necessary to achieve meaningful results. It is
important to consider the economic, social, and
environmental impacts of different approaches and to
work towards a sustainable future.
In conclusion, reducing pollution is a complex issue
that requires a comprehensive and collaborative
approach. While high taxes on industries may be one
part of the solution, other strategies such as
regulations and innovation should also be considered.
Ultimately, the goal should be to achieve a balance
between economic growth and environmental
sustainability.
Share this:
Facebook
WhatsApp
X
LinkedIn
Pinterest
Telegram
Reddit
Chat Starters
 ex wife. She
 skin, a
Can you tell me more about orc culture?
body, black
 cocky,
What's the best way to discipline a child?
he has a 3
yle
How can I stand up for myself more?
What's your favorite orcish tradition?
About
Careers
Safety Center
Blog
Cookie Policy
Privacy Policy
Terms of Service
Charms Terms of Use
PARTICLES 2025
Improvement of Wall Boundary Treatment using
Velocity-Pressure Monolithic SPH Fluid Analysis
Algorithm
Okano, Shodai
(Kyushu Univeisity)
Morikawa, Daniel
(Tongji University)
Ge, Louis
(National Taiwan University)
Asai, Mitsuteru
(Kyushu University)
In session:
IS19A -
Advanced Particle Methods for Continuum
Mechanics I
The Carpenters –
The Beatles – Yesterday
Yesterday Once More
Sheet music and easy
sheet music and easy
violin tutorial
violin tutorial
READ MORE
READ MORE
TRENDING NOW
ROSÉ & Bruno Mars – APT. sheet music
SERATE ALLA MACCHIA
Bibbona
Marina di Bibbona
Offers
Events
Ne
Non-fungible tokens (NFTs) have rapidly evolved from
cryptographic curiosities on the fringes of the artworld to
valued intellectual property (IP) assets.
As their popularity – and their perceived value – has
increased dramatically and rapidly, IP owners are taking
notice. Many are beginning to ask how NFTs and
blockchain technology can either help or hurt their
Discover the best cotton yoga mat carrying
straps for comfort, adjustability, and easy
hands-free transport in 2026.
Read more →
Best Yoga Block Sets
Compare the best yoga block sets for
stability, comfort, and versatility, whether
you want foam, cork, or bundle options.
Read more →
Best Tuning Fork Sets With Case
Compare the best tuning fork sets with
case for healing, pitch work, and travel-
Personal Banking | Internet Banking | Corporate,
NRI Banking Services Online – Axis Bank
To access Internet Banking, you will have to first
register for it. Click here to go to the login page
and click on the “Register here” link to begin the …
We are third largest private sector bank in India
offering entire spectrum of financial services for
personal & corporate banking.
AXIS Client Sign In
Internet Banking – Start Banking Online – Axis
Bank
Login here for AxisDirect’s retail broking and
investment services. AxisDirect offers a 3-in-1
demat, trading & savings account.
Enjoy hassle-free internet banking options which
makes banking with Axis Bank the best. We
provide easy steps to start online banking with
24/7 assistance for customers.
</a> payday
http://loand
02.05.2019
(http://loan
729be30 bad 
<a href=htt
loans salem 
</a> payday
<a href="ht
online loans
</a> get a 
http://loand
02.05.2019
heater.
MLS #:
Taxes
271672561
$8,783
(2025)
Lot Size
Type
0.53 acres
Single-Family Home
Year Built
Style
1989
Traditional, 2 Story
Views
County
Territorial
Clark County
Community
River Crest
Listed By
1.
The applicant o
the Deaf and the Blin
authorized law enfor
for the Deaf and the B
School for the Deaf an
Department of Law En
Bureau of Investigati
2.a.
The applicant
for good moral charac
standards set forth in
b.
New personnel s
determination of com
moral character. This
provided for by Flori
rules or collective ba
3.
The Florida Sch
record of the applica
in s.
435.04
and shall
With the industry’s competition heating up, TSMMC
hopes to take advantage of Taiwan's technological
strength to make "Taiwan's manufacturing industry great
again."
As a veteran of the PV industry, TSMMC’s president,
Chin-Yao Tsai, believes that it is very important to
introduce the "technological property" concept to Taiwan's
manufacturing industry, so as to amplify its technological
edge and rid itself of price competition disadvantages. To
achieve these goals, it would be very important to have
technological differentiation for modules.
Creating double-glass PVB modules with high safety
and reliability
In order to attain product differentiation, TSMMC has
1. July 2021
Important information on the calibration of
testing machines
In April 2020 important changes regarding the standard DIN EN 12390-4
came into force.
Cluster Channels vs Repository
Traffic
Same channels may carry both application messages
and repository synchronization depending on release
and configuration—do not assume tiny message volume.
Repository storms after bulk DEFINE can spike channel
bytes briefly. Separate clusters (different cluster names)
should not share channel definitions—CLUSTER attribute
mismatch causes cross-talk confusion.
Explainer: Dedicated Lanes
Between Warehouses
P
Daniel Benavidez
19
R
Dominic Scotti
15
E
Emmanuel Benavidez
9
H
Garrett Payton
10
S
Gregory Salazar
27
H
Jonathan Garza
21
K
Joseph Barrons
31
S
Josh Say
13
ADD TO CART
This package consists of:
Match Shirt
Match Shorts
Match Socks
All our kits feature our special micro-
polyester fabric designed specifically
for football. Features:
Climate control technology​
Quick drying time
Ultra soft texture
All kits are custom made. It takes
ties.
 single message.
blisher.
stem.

§

REQUIRED WORK
Look through the material above and work out how many of its lines contain "should". State the number only.

RESULT OF THE EXERCISE
3